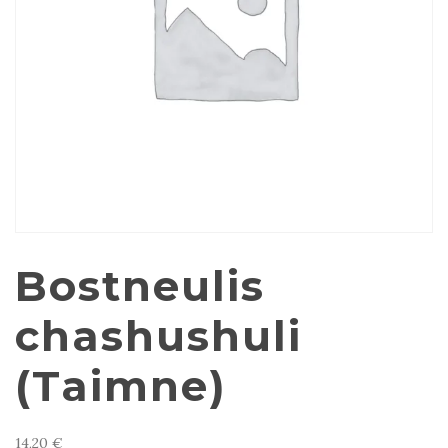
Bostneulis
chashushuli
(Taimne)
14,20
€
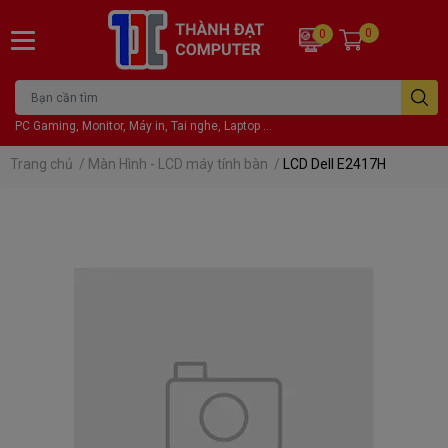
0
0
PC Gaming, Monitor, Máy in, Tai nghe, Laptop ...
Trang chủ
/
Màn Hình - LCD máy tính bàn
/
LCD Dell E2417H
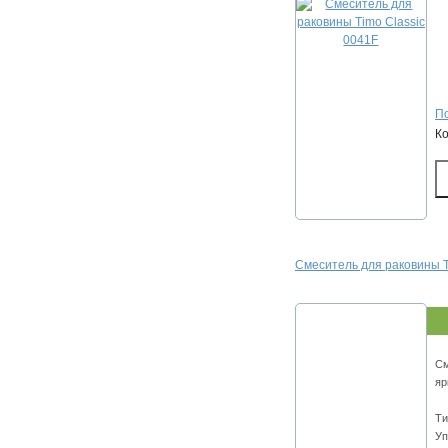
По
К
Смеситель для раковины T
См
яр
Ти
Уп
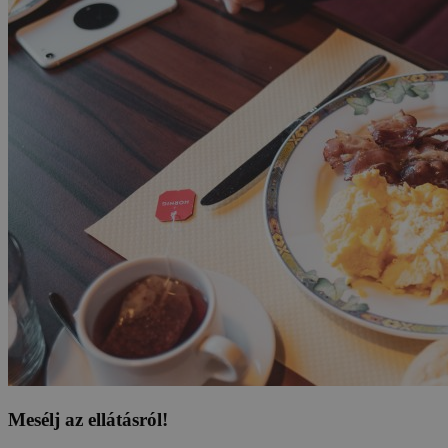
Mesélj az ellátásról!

==========

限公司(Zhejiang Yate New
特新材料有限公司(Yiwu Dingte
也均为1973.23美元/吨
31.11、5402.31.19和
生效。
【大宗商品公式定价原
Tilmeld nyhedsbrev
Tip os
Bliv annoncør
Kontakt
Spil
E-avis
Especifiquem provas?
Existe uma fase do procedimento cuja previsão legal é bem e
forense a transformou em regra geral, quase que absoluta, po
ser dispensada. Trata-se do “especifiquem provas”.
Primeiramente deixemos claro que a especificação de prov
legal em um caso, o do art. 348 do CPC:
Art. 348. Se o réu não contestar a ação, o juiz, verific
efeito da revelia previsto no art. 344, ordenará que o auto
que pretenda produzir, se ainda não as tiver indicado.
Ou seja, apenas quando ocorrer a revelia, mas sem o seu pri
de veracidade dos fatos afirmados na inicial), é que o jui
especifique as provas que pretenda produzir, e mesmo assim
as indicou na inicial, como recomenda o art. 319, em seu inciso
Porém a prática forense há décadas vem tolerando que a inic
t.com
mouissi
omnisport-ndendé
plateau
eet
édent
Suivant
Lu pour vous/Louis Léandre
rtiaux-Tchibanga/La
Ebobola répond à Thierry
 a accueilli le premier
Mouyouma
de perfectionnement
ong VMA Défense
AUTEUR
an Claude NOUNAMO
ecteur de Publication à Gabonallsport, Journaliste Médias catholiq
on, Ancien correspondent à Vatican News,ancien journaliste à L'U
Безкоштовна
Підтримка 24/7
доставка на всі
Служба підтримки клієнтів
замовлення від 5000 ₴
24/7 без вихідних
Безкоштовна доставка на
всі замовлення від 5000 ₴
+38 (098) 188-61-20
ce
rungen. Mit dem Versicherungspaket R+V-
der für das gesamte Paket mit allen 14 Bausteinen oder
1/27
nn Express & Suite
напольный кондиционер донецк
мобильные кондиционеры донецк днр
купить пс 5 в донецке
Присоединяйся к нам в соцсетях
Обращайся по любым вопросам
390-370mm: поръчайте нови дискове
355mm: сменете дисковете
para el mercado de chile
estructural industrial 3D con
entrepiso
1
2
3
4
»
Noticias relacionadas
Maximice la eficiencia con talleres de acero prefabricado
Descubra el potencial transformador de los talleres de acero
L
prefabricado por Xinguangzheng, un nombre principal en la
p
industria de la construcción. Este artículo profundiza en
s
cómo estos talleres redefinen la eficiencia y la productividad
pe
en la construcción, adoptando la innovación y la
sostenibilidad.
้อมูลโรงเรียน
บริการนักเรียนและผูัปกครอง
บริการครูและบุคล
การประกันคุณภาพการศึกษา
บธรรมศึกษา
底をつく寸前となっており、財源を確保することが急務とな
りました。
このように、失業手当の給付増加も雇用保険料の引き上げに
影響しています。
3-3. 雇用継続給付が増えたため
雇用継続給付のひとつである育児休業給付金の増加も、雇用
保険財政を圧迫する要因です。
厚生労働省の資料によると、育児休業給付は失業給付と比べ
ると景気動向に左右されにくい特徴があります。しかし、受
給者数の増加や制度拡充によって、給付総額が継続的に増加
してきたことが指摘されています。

==========

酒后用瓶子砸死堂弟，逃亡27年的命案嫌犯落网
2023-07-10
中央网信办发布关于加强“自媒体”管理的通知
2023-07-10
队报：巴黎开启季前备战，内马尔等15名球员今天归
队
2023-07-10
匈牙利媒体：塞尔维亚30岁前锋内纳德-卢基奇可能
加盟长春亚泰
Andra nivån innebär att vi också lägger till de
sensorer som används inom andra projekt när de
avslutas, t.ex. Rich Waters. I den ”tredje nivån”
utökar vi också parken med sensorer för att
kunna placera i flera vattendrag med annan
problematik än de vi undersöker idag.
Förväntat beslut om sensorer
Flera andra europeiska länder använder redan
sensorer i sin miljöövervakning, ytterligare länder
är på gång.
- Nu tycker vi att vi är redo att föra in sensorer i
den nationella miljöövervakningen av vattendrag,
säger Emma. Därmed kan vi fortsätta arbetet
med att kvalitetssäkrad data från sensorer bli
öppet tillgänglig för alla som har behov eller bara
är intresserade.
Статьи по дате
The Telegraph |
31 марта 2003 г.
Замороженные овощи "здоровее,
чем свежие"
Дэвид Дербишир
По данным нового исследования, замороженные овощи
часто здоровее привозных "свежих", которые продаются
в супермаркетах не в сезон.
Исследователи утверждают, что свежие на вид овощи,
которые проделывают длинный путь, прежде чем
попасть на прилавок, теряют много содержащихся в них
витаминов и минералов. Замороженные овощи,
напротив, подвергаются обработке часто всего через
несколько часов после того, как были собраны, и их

==========

Assignment » Take every line of the material that contains the word "которые", and copy it.

Answer for the task »
часто здоровее привозных "свежих", которые продаются
которые проделывают длинный путь, прежде чем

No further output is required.